__PROBLEM TO SOLVE__: What is the count of lines below that include "button"? Reply with nothing else.
DATA IN THIS EXERCISE below:
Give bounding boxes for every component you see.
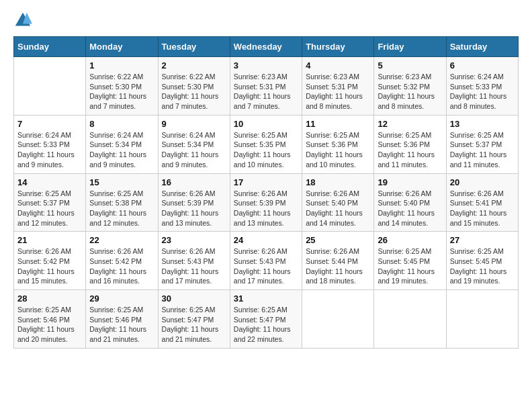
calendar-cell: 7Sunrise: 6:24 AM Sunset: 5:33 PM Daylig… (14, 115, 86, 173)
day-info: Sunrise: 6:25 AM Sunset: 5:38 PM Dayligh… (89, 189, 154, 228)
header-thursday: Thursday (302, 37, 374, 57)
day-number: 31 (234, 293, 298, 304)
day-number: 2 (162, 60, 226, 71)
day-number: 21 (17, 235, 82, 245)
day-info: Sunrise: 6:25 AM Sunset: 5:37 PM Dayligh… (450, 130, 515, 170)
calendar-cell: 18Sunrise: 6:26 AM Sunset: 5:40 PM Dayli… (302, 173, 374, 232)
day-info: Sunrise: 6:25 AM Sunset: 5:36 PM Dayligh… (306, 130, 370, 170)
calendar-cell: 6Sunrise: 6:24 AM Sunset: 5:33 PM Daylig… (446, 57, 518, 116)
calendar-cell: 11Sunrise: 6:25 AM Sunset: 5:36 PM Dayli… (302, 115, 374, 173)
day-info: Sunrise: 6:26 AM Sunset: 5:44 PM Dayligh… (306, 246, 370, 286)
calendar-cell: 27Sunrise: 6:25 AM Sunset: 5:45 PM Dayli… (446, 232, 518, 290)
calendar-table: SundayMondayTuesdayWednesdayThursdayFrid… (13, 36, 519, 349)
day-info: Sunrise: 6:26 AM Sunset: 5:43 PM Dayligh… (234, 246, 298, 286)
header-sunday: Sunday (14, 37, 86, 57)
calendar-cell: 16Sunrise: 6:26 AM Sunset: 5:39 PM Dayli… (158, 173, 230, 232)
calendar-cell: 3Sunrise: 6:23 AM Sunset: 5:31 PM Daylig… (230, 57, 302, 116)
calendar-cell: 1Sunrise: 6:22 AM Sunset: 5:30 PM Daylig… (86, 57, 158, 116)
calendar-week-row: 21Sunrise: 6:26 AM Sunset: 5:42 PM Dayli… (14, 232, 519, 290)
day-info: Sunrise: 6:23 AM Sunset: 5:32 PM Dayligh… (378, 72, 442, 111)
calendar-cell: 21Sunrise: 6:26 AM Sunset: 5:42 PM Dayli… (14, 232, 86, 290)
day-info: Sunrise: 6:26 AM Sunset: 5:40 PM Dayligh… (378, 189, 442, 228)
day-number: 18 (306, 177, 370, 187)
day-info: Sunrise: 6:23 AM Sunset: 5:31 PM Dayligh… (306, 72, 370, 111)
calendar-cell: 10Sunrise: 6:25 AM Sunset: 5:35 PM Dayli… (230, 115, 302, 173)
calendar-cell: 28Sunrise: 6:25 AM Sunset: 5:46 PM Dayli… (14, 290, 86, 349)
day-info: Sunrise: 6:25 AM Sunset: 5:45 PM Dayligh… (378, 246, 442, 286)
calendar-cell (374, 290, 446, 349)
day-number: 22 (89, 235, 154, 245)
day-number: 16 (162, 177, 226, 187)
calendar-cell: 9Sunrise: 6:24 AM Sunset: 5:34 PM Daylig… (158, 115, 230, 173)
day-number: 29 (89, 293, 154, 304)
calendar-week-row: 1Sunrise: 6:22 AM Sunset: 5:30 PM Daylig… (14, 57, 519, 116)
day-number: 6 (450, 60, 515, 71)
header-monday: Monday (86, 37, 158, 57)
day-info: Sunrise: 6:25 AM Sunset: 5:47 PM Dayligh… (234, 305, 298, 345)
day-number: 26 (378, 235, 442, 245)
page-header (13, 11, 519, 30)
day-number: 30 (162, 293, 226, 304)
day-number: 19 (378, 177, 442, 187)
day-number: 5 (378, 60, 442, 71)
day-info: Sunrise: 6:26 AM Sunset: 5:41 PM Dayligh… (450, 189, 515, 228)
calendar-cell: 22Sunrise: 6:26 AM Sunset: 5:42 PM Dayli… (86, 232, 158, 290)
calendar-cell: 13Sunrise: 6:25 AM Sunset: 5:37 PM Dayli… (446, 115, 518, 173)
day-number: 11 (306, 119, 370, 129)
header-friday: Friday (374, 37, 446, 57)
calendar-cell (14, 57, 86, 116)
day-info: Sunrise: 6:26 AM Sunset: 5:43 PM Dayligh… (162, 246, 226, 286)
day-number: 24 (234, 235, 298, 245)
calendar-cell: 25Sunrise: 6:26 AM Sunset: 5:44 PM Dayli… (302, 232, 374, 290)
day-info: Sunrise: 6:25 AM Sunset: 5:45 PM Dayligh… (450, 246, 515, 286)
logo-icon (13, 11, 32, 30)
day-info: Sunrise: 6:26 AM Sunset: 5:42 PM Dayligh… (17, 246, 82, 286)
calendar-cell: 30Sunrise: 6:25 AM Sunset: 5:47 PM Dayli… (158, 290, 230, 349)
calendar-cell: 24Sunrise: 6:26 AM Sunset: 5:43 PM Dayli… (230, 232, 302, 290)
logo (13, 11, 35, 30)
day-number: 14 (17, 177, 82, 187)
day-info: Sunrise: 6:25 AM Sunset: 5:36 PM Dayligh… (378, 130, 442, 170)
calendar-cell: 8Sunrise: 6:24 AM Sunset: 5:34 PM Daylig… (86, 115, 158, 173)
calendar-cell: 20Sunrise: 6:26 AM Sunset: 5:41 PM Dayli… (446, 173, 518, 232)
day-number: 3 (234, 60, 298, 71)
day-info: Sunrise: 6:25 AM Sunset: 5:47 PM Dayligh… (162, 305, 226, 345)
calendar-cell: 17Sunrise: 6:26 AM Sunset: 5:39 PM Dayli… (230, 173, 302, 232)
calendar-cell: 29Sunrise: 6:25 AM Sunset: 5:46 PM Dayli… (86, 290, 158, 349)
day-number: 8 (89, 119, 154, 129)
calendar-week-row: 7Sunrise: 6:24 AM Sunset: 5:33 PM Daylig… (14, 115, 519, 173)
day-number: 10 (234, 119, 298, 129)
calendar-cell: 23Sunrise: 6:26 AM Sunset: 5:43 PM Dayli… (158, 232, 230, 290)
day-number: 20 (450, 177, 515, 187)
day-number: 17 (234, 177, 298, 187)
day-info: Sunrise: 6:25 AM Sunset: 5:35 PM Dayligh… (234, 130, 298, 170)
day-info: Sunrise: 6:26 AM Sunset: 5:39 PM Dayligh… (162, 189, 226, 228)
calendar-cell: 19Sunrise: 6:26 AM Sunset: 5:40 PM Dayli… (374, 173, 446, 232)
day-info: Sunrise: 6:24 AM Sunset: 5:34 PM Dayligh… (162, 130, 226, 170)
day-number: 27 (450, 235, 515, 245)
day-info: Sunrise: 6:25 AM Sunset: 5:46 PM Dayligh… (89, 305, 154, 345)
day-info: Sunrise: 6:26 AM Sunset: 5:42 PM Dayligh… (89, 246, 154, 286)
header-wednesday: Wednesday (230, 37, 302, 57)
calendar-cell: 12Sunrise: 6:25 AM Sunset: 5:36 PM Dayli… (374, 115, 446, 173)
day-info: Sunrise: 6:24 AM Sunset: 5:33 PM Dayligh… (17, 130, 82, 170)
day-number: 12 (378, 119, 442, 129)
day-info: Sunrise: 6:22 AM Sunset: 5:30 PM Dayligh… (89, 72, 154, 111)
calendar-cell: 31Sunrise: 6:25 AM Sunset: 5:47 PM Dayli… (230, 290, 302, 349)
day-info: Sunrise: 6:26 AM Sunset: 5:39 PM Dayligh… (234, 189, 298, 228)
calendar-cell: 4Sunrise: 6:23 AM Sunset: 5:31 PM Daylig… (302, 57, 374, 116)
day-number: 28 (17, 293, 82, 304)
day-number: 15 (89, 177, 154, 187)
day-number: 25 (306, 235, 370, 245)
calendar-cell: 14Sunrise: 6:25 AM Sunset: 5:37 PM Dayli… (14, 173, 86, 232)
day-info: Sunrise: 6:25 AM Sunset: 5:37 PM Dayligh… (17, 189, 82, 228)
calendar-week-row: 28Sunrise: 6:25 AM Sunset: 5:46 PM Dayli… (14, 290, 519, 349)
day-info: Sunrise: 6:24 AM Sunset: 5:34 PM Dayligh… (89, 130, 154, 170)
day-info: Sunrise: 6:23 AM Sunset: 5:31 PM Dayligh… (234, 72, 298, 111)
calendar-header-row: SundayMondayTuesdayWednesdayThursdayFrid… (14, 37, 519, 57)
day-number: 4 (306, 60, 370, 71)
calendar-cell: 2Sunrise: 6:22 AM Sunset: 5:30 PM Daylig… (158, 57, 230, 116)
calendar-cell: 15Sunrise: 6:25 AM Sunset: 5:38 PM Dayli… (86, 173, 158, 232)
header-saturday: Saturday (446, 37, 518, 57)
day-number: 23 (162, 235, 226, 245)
End of DATA IN THIS EXERCISE.
DATA IN THIS EXERCISE below:
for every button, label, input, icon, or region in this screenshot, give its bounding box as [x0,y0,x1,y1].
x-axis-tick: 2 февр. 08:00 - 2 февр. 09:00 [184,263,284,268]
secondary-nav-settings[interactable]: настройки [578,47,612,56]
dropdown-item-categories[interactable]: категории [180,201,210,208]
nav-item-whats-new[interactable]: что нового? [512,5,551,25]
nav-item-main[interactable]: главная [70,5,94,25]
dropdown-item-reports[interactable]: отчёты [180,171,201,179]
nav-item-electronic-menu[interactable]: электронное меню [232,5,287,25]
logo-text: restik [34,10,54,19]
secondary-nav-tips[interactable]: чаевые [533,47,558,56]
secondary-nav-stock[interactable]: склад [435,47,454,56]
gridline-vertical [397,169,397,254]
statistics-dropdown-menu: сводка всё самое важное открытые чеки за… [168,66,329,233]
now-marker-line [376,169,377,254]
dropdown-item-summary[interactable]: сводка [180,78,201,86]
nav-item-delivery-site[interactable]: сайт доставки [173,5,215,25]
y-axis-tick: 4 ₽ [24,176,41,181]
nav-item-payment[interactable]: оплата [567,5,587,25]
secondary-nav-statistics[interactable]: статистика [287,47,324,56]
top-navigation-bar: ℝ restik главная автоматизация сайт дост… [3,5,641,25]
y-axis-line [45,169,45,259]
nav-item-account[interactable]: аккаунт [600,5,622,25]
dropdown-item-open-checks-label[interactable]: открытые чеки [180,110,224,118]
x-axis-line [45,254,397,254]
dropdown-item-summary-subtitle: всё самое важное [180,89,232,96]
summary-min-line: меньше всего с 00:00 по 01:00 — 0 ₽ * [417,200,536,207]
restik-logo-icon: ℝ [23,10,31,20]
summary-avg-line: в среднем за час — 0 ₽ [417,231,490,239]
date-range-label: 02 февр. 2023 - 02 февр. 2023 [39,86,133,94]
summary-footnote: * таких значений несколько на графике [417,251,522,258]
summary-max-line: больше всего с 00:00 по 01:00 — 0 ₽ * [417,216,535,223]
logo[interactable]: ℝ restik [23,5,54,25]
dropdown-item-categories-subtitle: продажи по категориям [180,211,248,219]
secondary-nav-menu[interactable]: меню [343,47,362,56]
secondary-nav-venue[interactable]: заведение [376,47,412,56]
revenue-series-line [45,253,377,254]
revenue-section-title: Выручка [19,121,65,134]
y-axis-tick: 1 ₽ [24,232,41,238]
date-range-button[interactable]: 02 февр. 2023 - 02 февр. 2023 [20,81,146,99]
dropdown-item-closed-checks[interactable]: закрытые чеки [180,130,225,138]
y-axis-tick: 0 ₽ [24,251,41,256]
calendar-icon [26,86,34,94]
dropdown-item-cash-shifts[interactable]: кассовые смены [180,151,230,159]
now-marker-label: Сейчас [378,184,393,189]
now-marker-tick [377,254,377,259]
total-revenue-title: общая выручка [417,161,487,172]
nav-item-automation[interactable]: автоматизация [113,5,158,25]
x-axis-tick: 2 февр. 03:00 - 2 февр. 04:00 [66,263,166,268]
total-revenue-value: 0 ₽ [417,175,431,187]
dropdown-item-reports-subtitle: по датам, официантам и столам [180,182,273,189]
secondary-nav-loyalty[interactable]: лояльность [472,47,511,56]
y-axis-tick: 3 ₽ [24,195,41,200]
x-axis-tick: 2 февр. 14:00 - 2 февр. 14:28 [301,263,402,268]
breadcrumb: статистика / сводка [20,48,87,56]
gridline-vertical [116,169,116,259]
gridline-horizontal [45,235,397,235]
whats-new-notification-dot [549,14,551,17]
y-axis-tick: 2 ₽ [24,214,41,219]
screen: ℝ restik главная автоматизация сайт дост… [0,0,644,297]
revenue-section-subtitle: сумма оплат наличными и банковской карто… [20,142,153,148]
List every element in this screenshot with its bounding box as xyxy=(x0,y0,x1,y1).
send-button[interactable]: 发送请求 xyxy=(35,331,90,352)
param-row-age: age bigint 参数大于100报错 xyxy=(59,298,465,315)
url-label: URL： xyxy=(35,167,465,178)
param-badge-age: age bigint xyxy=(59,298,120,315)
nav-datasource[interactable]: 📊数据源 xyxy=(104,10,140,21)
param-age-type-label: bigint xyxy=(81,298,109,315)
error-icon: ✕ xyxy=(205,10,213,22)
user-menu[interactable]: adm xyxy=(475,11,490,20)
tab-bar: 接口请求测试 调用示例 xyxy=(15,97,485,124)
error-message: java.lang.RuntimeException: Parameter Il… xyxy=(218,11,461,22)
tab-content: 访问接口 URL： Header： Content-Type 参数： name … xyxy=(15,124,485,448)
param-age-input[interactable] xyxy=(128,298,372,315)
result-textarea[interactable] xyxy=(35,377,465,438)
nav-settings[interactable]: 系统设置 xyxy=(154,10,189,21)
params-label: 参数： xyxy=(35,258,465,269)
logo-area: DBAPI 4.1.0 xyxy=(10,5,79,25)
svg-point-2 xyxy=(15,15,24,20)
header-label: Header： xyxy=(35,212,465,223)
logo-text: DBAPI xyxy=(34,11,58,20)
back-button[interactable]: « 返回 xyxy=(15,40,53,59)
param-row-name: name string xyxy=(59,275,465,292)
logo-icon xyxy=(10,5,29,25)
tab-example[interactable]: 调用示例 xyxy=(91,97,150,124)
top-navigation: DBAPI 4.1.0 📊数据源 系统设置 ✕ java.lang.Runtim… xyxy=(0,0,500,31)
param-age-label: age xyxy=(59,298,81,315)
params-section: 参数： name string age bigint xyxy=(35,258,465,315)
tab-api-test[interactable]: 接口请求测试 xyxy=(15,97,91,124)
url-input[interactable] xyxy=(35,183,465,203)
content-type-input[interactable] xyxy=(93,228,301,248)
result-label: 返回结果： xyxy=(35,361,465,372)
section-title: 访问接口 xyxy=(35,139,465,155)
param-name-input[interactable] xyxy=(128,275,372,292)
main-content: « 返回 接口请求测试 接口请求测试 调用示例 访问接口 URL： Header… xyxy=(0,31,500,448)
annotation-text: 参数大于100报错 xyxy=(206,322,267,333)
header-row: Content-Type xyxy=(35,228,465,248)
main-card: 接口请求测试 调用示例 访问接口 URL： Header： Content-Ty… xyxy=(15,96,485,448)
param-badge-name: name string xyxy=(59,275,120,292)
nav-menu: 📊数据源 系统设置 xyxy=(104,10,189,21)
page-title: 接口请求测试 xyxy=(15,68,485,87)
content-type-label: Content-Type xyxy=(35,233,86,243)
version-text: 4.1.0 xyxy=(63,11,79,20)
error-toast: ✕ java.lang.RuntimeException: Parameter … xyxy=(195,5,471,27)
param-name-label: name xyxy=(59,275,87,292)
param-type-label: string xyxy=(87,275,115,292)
End of DATA IN THIS EXERCISE.
DATA IN THIS EXERCISE below:
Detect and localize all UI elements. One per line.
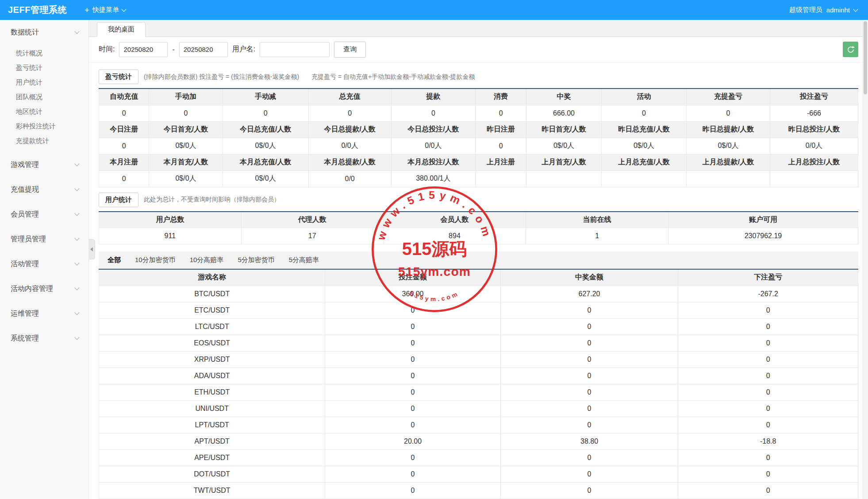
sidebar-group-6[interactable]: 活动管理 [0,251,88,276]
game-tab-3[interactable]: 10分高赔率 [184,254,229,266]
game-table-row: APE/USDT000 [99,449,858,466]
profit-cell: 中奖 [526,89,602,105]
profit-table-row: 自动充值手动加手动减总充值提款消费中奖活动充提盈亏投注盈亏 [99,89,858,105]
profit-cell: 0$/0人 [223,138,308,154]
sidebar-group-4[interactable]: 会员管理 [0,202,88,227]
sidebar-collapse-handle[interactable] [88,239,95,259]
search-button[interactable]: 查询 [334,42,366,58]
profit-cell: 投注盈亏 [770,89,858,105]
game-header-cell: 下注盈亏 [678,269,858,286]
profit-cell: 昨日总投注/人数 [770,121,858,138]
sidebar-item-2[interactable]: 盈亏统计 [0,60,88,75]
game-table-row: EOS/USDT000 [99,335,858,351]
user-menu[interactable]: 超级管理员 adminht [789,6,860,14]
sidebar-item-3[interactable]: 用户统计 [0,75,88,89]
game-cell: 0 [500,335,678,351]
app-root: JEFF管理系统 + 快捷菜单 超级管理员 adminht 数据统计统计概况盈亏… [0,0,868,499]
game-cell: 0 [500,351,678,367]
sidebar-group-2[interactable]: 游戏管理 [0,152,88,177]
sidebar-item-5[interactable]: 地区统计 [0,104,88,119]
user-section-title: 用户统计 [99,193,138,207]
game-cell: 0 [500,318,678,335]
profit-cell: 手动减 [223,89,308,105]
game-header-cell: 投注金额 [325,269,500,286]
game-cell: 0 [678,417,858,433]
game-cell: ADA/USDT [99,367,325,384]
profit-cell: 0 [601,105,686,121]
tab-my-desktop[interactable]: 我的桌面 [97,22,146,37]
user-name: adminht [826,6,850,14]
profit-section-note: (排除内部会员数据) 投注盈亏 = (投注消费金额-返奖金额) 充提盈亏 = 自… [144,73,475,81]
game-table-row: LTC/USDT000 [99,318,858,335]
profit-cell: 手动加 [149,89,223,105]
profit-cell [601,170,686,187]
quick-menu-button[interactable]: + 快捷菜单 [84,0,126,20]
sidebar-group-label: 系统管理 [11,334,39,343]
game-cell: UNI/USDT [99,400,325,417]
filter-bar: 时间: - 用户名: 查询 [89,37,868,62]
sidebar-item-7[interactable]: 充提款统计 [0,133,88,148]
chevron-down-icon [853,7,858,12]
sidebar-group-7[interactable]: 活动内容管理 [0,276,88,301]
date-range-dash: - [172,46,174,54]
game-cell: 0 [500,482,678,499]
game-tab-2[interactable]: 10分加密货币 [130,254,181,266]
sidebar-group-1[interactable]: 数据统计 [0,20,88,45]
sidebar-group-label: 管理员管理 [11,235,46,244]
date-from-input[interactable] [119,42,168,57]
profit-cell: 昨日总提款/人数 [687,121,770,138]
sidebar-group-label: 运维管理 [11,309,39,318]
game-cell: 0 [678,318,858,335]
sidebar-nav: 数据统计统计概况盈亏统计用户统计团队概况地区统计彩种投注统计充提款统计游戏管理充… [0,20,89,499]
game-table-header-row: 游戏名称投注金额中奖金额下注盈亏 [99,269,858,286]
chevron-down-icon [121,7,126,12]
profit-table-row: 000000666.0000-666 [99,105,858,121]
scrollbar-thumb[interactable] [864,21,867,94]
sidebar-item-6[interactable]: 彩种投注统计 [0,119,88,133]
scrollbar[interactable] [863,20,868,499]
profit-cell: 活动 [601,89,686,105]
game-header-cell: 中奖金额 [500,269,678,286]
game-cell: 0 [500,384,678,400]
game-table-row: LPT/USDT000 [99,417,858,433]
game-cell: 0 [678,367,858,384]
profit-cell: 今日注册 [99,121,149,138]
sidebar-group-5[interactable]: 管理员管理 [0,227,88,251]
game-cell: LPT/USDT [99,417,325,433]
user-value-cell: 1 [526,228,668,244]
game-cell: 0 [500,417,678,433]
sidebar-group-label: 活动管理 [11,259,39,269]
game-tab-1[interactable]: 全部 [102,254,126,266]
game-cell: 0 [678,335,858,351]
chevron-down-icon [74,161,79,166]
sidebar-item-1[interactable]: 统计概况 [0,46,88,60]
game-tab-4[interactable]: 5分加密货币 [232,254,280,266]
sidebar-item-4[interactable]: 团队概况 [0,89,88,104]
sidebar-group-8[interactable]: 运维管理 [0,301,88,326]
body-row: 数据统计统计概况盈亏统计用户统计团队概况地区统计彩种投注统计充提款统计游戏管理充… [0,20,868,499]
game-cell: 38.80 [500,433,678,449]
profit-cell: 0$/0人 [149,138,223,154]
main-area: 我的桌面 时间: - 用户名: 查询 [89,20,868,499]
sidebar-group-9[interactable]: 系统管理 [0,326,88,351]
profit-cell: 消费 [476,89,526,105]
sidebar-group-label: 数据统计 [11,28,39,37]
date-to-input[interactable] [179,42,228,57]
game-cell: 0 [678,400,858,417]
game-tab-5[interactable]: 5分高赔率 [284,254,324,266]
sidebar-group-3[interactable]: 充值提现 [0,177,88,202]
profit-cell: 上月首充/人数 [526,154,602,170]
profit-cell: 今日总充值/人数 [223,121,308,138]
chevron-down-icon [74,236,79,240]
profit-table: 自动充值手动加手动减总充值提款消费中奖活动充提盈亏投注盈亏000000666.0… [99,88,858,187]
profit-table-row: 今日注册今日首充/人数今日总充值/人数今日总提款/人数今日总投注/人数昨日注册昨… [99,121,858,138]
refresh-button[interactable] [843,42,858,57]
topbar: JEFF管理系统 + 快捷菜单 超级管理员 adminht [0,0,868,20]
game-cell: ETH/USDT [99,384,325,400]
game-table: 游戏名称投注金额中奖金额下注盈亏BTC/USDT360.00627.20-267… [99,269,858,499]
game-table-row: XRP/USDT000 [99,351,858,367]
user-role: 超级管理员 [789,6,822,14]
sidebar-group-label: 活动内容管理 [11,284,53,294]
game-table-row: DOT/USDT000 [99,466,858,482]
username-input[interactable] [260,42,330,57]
End of DATA IN THIS EXERCISE.
__RESPONSE TO THIS EXERCISE__: 7